Beijing Advanced Innovation Center for Big Data-Based Precision Medicine, Beihang University & Capital Medical University, Beijing TongRen Hospital, Beijing, 100730, China.
J Hematol Oncol. 2020 Dec 14;13(1):175. doi: 10.1186/s13045-020-01011-z.
As a widely recognized standard regimen, R-CHOP (rituximab plus cyclophosphamide, doxorubicin, vincristine, and prednisone) is able to cure two-thirds patients with diffuse large B cell lymphoma (DLBCL), and the remaining patients suffer from refractory or relapsed disease due to resistance to R-CHOP and fare poorly. Unsatisfied outcomes for those relapsed/refractory patients prompted efforts to discover new treatment approaches for DLBCL, including chimeric antigen receptor T cells, bispecific T cell engagers, immunomodulatory drugs, immune checkpoint inhibitors, monoclonal antibodies, antibody-drug conjugates, molecular pathway inhibitors, and epigenetic-modifying drugs. Herein, up-to-date data about the most promising treatment approaches for DLBCL are recapitulated, and novel genetic classification systems are introduced to guide individualized treatment for DLBCL.

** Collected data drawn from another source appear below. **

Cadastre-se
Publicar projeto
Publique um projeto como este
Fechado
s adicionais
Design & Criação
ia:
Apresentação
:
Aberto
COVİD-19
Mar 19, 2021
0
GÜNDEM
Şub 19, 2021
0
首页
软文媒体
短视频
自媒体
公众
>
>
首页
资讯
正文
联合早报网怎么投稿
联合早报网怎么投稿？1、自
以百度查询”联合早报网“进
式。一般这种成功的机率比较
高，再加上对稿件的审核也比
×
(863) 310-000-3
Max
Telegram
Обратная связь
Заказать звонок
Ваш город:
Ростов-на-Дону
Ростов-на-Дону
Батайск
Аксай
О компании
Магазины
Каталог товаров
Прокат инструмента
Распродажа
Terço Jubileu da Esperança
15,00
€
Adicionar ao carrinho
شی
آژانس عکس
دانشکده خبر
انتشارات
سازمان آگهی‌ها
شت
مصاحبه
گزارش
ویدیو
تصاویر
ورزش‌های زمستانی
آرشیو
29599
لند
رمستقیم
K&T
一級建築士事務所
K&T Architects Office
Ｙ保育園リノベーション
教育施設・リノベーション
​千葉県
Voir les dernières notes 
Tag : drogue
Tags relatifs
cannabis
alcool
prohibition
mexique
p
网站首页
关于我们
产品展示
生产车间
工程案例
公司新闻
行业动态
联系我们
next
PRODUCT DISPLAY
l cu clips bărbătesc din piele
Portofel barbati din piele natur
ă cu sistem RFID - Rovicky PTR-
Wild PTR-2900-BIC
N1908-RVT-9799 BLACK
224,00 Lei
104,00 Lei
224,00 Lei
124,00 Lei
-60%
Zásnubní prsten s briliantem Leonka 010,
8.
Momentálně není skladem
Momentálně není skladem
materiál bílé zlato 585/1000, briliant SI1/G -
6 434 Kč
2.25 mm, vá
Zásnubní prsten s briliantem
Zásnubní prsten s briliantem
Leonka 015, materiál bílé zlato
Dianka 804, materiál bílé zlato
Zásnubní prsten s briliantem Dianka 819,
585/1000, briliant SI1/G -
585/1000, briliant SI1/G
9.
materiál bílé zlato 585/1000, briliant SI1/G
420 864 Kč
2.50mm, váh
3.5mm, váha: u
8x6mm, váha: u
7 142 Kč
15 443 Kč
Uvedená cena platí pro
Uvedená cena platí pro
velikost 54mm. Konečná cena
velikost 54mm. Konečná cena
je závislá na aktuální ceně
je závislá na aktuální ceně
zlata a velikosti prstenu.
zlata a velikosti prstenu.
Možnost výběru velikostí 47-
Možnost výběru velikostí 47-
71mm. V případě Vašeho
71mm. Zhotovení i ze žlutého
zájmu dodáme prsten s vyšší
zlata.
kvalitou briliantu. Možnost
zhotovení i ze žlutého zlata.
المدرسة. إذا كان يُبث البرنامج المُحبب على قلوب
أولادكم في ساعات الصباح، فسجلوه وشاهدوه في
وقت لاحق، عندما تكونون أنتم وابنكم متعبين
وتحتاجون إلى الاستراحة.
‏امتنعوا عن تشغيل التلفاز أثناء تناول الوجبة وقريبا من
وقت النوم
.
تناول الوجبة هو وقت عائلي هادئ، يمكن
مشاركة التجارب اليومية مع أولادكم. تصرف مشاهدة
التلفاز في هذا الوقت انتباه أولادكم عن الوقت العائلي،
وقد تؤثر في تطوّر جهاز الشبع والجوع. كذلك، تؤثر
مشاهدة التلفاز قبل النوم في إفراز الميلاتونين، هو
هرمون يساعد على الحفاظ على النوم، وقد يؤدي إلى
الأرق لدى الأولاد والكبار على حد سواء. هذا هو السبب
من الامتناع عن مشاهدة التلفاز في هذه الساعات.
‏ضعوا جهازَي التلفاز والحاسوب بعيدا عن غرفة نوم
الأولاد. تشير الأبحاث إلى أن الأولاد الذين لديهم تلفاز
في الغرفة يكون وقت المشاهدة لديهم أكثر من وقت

作为一种广泛认可的标准方案,R-CHOP(利妥昔单抗联合环磷酰胺、阿霉素、长春新碱和泼尼松)能够治愈三分之二的弥漫性大B细胞淋巴瘤(DLBCL)患者,其余患者则因对R-CHOP耐药而患有难治性或复发性疾病,预后较差。这些复发/难治性患者不尽人意的治疗结果促使人们努力寻找DLBCL的新治疗方法,包括嵌合抗原受体T细胞、双特异性T细胞衔接器、免疫调节药物、免疫检查点抑制剂、单克隆抗体、抗体药物偶联物、分子途径抑制剂和表观遗传修饰药物。在此,概述了有关DLBCL最有前景的治疗方法的最新数据,并引入了新的基因分类系统以指导DLBCL的个体化治疗。